VS: The [three level] Market relates to the street, a very public and porous base, and it has no doors, no differentiated spaces. The Shed is where all the public-related programmes of the office will happen. It’s like the belly button of the building.

[Its] terrace level relates to the height of the Tea Building, which is just around the corner. At the top, the Sky Lounge is all about panorama and is open to the public. It’s a 24-hour building. LP: The Market basement can be acoustically separated. We don’t have a car park.

Lukasz Platkowski
Lukasz Platkowski

There are three floors aimed at tech start-ups. How did that inform design?
VS: We always call those floors the creative office. It’s [for] a very different type of user. It’s not about getting as much light as possible. Sometimes these people will need a wall to project on. They need gatherings, they need space for thinking. At level 7, you have the large flexible space, then steps that come down to really integrate the three levels.

LP: The worst place to put the core is in the centre. You want to have a void, an atrium. By putting the core on one side, you have a big open space, then you have space for small companies. We have large, extremely flexible [spaces] for tech sector, and small offices for small companies that just want to rent 20 sq m to 50 sq m.

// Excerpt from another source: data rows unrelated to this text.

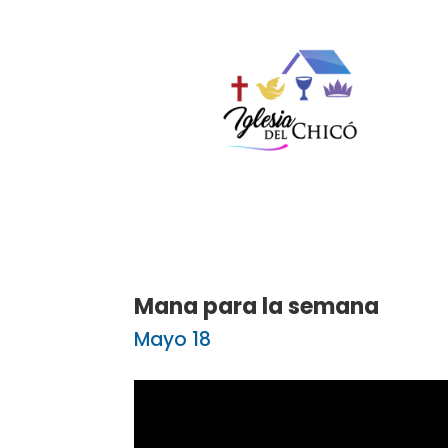
Mana para la semana
Mayo 18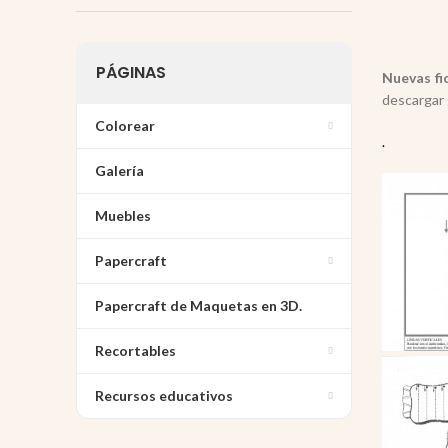
PÁGINAS
Nuevas fi
descargar 
Colorear
.
Galería
Muebles
Papercraft
Papercraft de Maquetas en 3D.
Recortables
Recursos educativos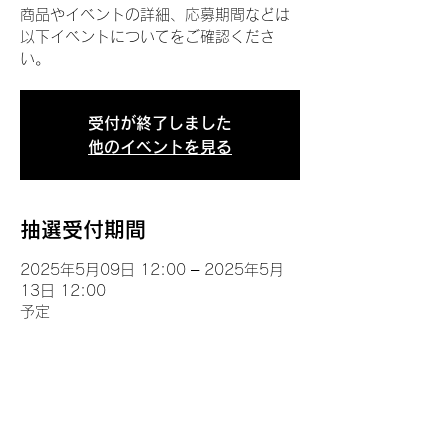
商品やイベントの詳細、応募期間などは
以下イベントについてをご確認くださ
い。
受付が終了しました
他のイベントを見る
抽選受付期間
2025年5月09日 12:00 – 2025年5月
13日 12:00
予定
イベントについて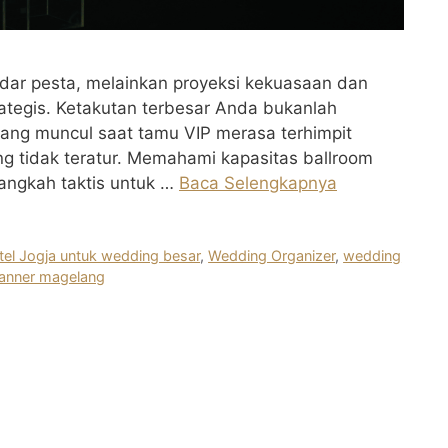
adar pesta, melainkan proyeksi kekuasaan dan
rategis. Ketakutan terbesar Anda bukanlah
ang muncul saat tamu VIP merasa terhimpit
g tidak teratur. Memahami kapasitas ballroom
langkah taktis untuk …
Baca Selengkapnya
tel Jogja untuk wedding besar
,
Wedding Organizer
,
wedding
anner magelang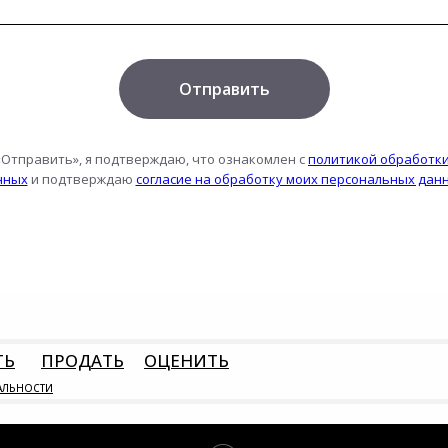
Отправить
«Отправить», я подтверждаю, что ознакомлен с
политикой обработк
нных
и подтверждаю
согласие на обработку моих персональных дан
ТЬ
ПРОДАТЬ
ОЦЕНИТЬ
АЛЬНОСТИ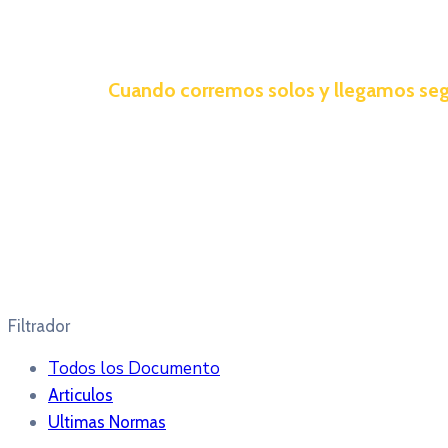
Cuando corremos solos y llegamos se
Filtrador
Todos los Documento
Articulos
Ultimas Normas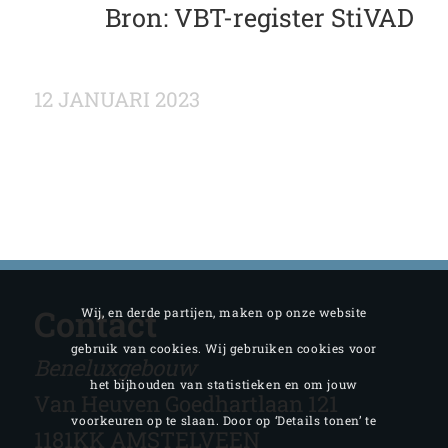
Bron: VBT-register StiVAD
12 JANUARI 2023
Contact
Wij, en derde partijen, maken op onze website
gebruik van cookies. Wij gebruiken cookies voor
Beneluxgebouw
het bijhouden van statistieken en om jouw
Van Heuven Goedhartlaan 121
voorkeuren op te slaan. Door op ‘Details tonen’ te
1181KK AMSTELVEEN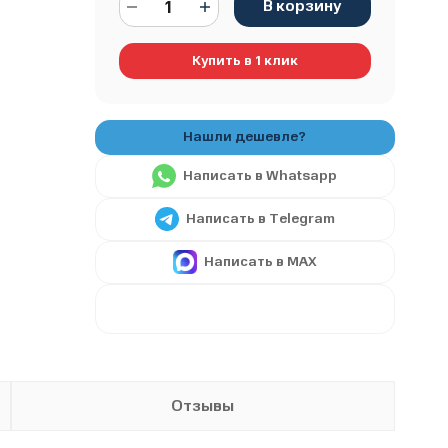
В корзину
Купить в 1 клик
Написать в Whatsapp
Написать в Telegram
Написать в MAX
Отзывы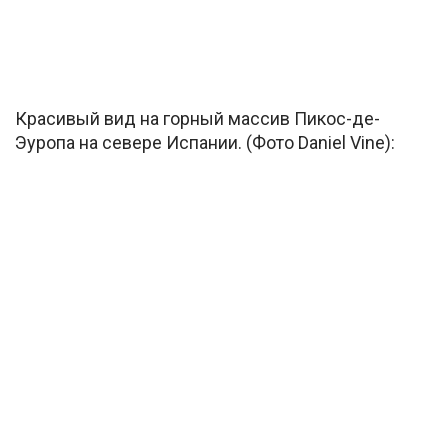
Красивый вид на горный массив Пикос-де-
Эуропа на севере Испании. (Фото Daniel Vine):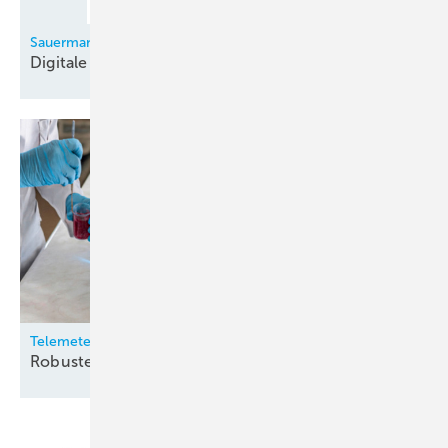
Sauermann
Digitale
Monteurhilfe
Telemeter
Robuste
Temperatursensoren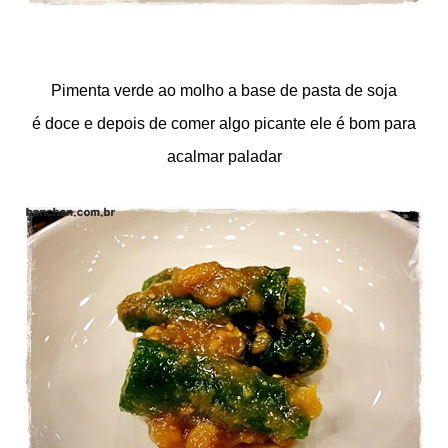
Pimenta verde ao molho a base de pasta de soja
é doce e depois de comer algo picante ele é bom para
acalmar paladar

Did you learn from the One Canada Square co-working project, Level 39?
LP: We had to provide very different spaces, but we had uniform planning depths. At Level 39 you can rent a table by the hour or for three months, or half the floor. We did the Merchandise Mart, Chicago [a co-working incubator floor for 400, called 1871], it works in the same way. Here, it’s about 300 workers in the co-worker space. It can work 24/7.

How the new building will stack up
How the new building will stack up

But what happens when the office market changes and tech start-ups aren’t so hot?
LP: In the future, [it] can be adapted to residential. VS: It’s built to BCO standards, so it could easily allow for the financial or legal sectors.

What do you say to those who say that development is destroying the soul of Shoreditch?
VS: Have you seen what is on the site now? It’s a site that’s not taking advantage of what it can provide to the area. It’s very undeveloped and this provides vibrancy. [The client is] talking about exhibitions in The Shed and maybe having a solid wall, providing access to local graffiti artists. In some of its New York hotels, such as The Quinn and The Knickerbocker, they curate the art.